Well the cement has hardened on the SCOHA 2019-20 season. I’m not going to “mask” the fact that we all saw it coming. So how are you feeling? Can’t imagine how many of us have been so nervous to have diarrhea since the Modern Indian Buffet opened their doors about 10 years ago. Stick tap to Chris Barratto who decided to grow a rather large beard in his attempt to start a ZZ-Top cover band. Some players have admitted to wavering from their off-ice regiments but are confident they will get back to playing weight once the league announces a return to play plan. Til then, bacon burger dogs are on the menu in the foreseeable future.
SCOHA has been asked if we can play some crowd noises through the arena speakers when play resumes. For some Masters teams, booing would make it feel more like the real thing. Stay tuned.

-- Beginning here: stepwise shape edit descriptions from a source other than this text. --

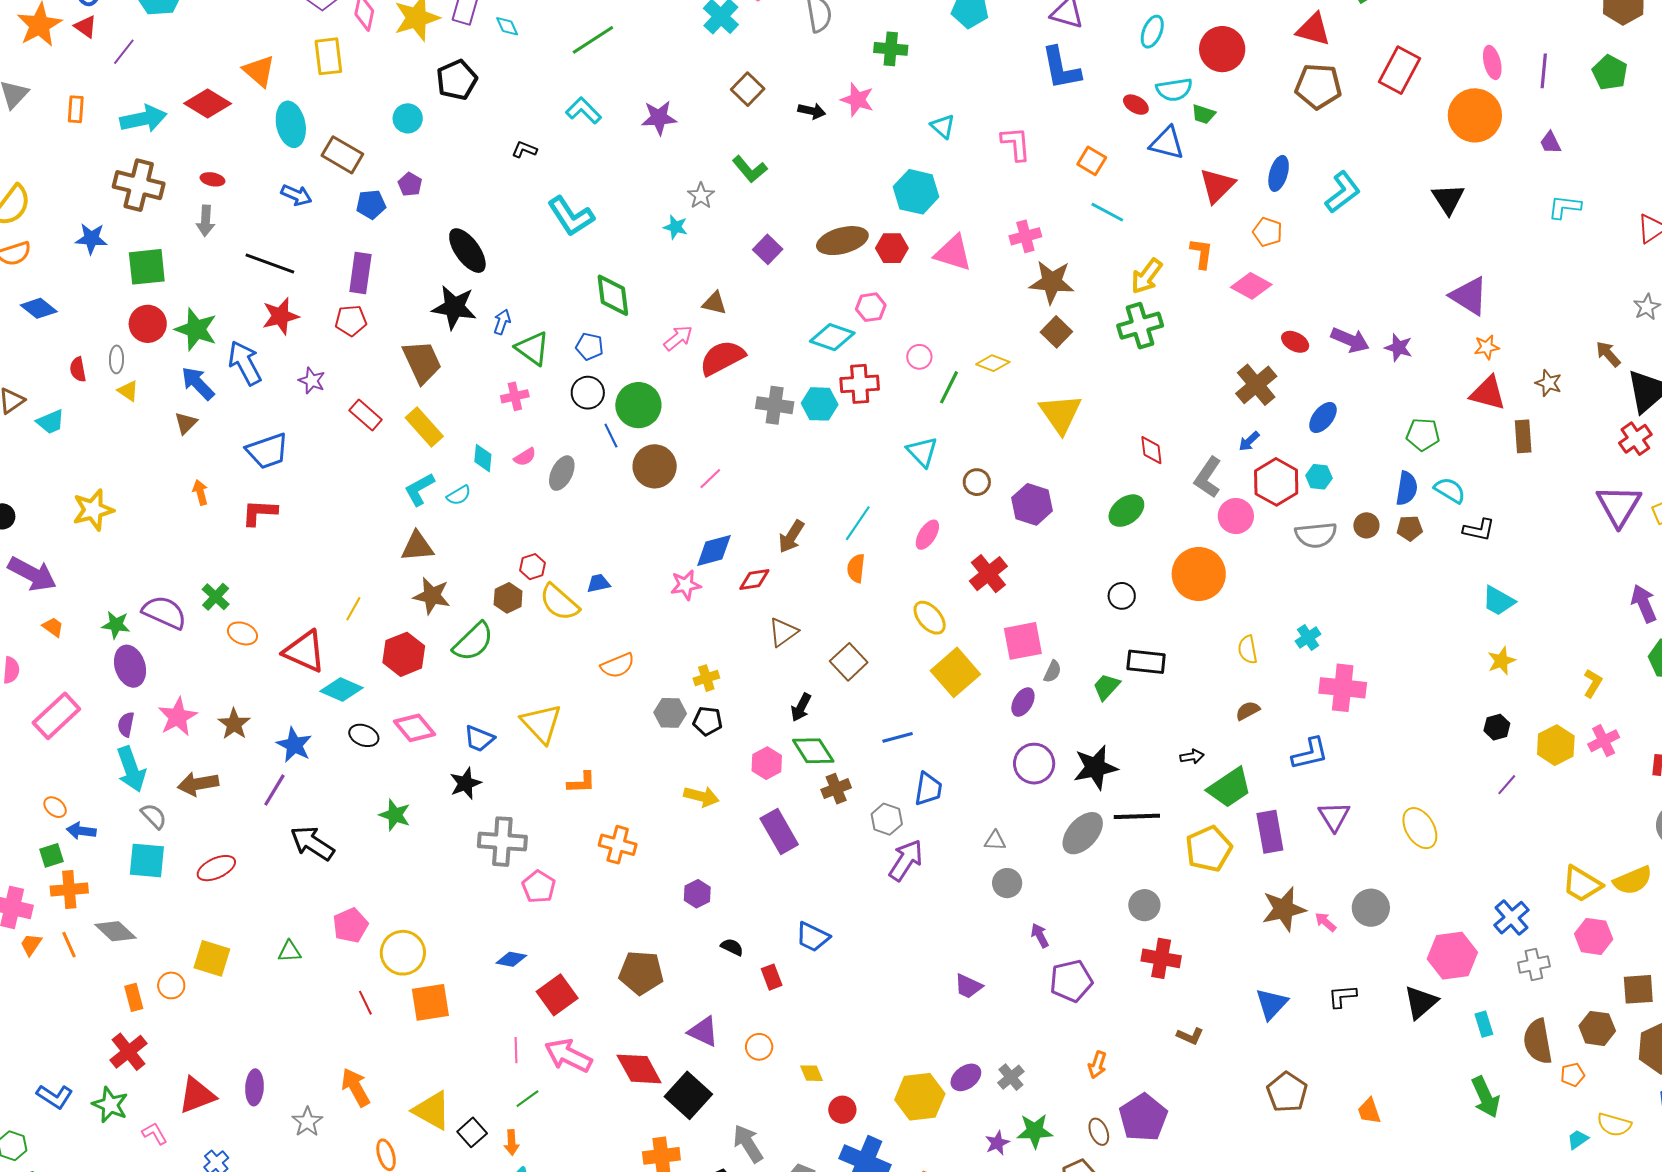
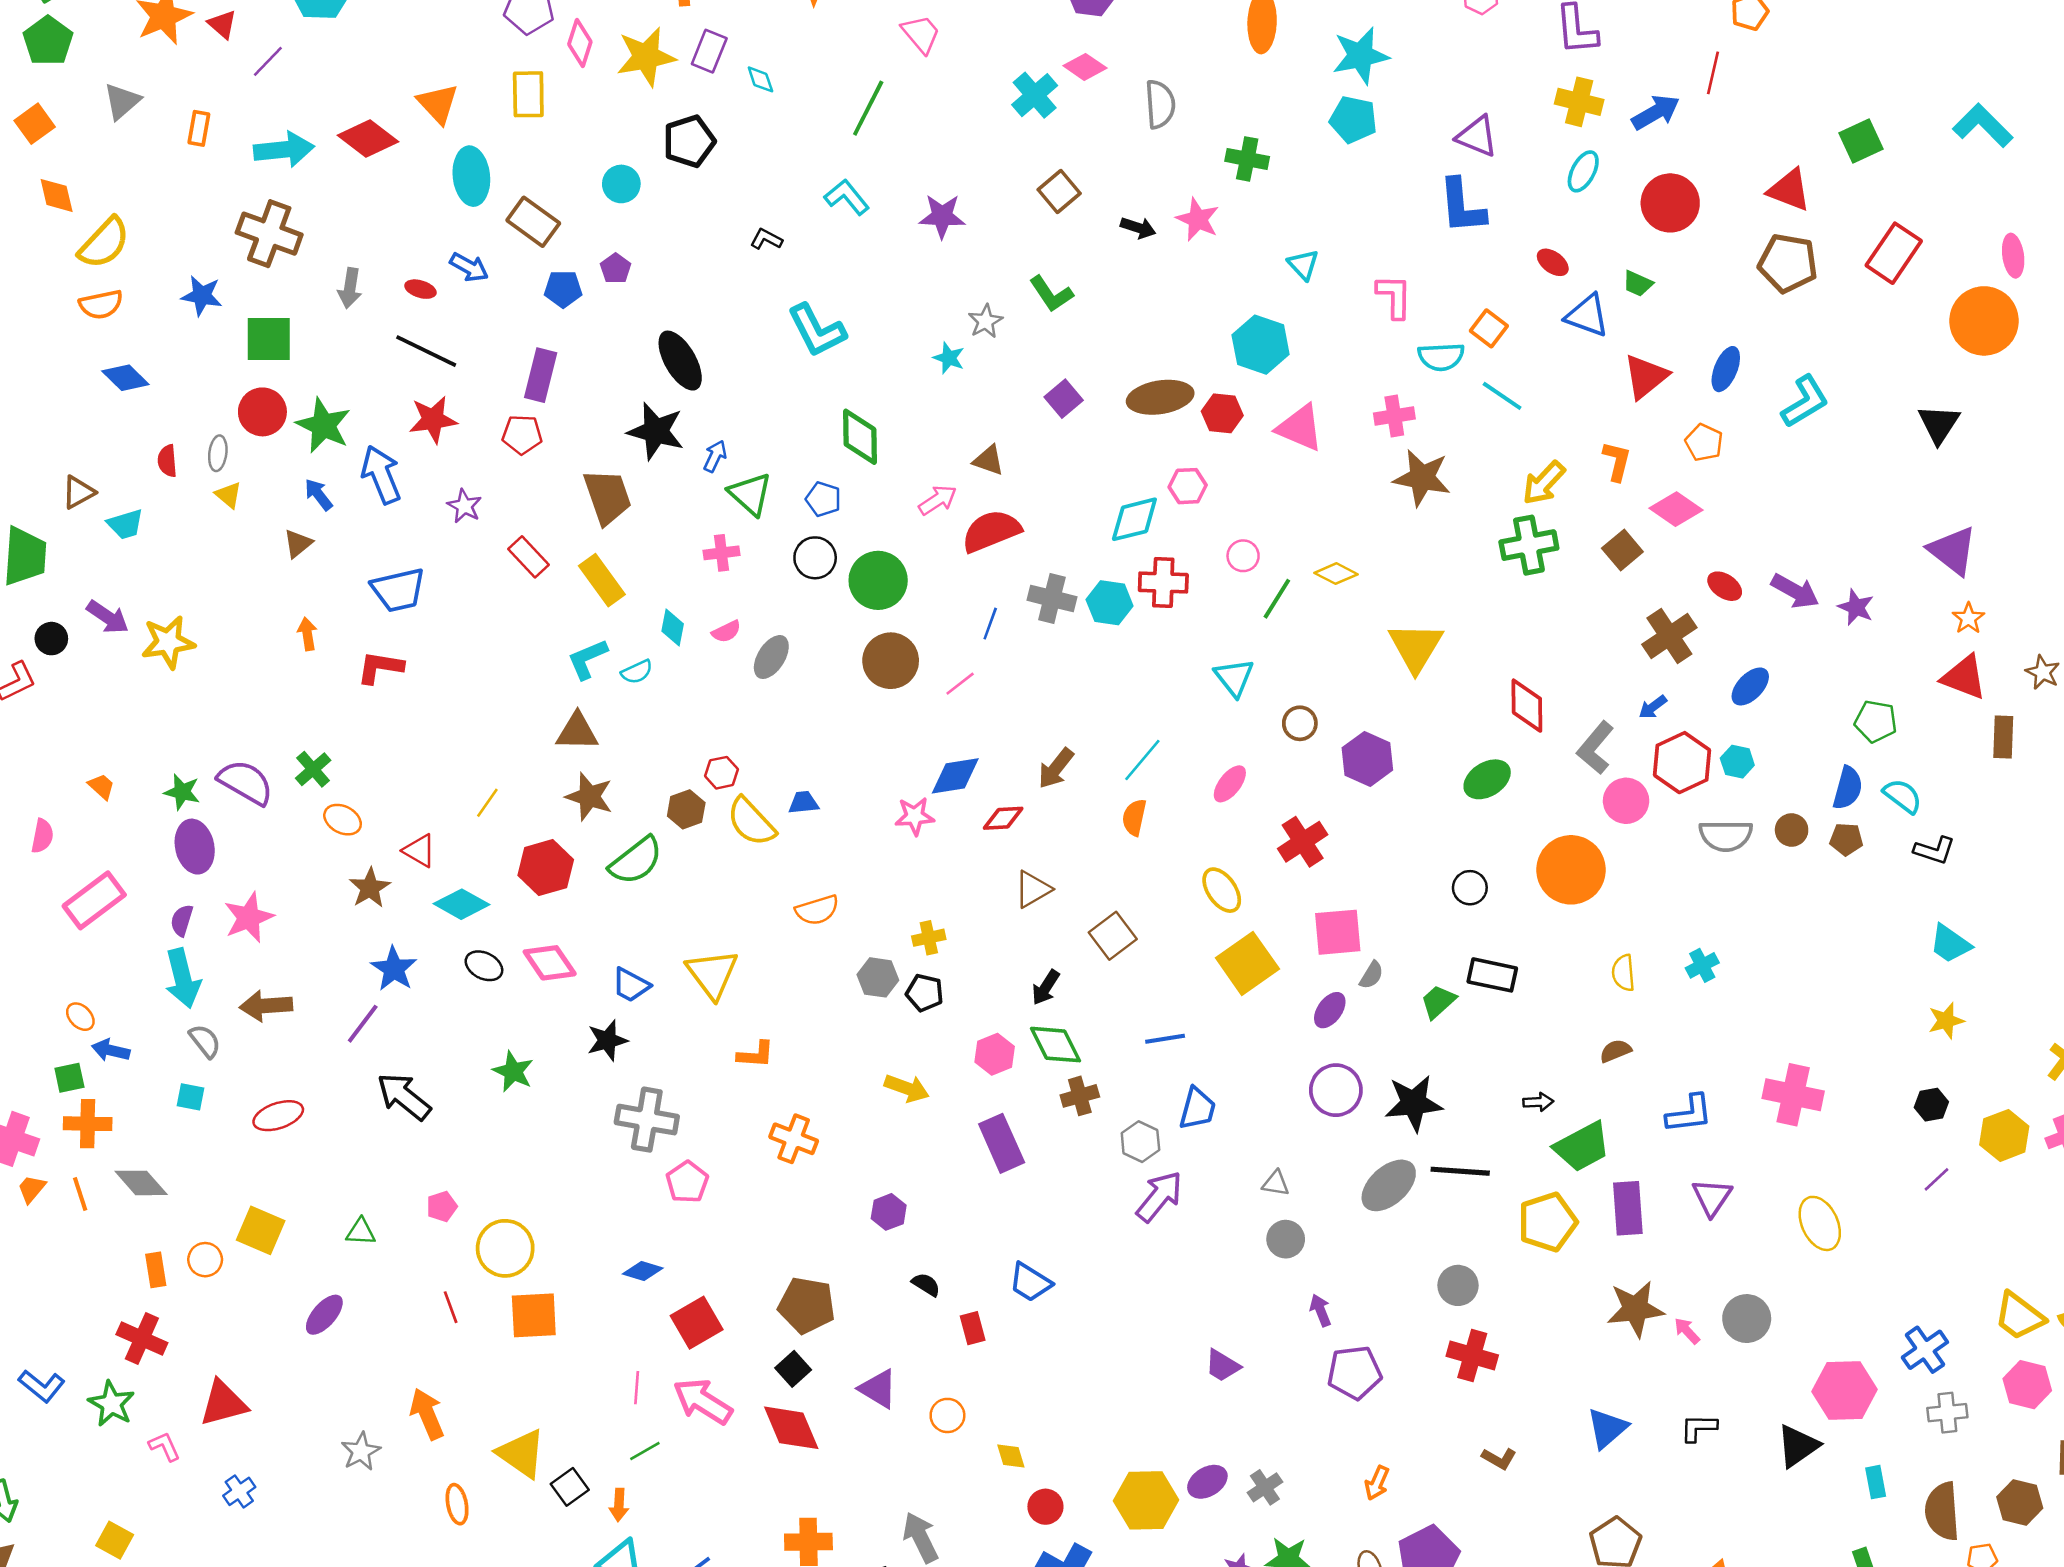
green line: (593, 40) -> (868, 108), turned -36
cyan semicircle: (1174, 90) -> (1441, 357), moved
red ellipse: (212, 179) -> (420, 289), moved
brown square: (1056, 332) -> (1622, 550), moved
cyan diamond: (832, 337) -> (1134, 519), turned -39
orange star: (1487, 347) -> (1968, 618), turned -30
blue arrow: (198, 383) -> (318, 495), size x0.7
blue line: (611, 436) -> (990, 624), moved, turned 40
red diamond: (1151, 450) -> (1527, 706), size x1.4
purple arrow: (32, 574) -> (108, 617), moved, size x0.7
red triangle: (304, 651) -> (419, 851), size x0.6
pink cross: (1343, 688) -> (1793, 1095), moved
brown star: (234, 724) -> (370, 888), moved
cyan square: (147, 861) -> (191, 1097), size x0.6
pink pentagon: (350, 925) -> (442, 1206), size x0.7
red cross: (129, 1052) -> (142, 1339), turned -33
purple ellipse: (254, 1087) -> (324, 1315), moved, turned 32
black square: (688, 1095) -> (793, 1369), moved, size x0.6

Meanwhile over in the Intermediate circuit, Bruins Tim Pettitt has gone through his wooden stick stash at his campfire pit. He has mastered the Sher-wood flavoured spider hotdogs and hopes to have it on the Lookout Lounge menu next season.
Meanwhile, in Junior news, Oilers captain Steve Ditta is in the midst of collecting his Oilers jerseys. His basement smells like a mixed sub with double onion but give the guy credit, he is doing his part.
Speaking of cub reporter Guy Shaver, he was spotted lurking in the tall grass at the rink looking to sneak in a skate with the figure skaters over the weekend. Unfortunately, his two-two he made out of his Sharks jersey didn’t fool the rest of the skaters and was asked to leave the bubble.
On the injury front, the layoff was welcome time for some players to heal some bumps and bruises. We are all hopeful no one has suffered any offseason mishaps and hope to see everyone back at the rink soon!